<<<<
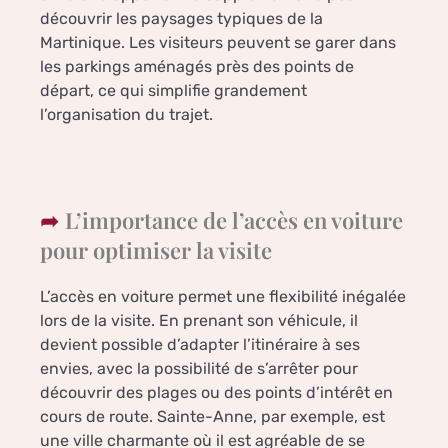
découvrir les paysages typiques de la
Martinique. Les visiteurs peuvent se garer dans
les parkings aménagés près des points de
départ, ce qui simplifie grandement
l’organisation du trajet.
L’importance de l’accès en voiture
pour optimiser la visite
L’accès en voiture permet une flexibilité inégalée
lors de la visite. En prenant son véhicule, il
devient possible d’adapter l’itinéraire à ses
envies, avec la possibilité de s’arrêter pour
découvrir des plages ou des points d’intérêt en
cours de route. Sainte-Anne, par exemple, est
une ville charmante où il est agréable de se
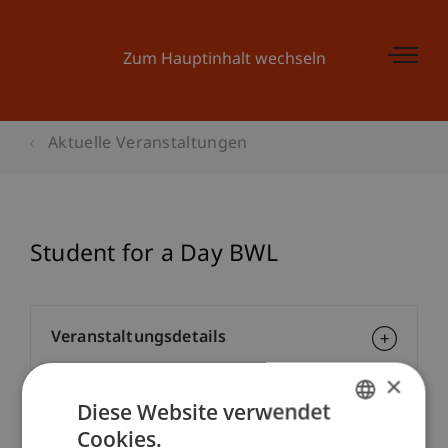
Zum Hauptinhalt wechseln
Aktuelle Veranstaltungen
Student for a Day BWL
Veranstaltungsdetails
×
Diese Website verwendet
Kontakt
Cookies.
GERMAN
>>>>
--- TASK ITEM ---
Reproduce only the lines between the line with "une ville charmante où il est agréable de se" and the final line of the records, both included, so that the copy matches them exactly and contains no pictures.

--- WRITTEN SOLUTION ---
une ville charmante où il est agréable de se
Zum Hauptinhalt wechseln
Aktuelle Veranstaltungen
Student for a Day BWL
Veranstaltungsdetails
×
Diese Website verwendet
Kontakt
Cookies.
GERMAN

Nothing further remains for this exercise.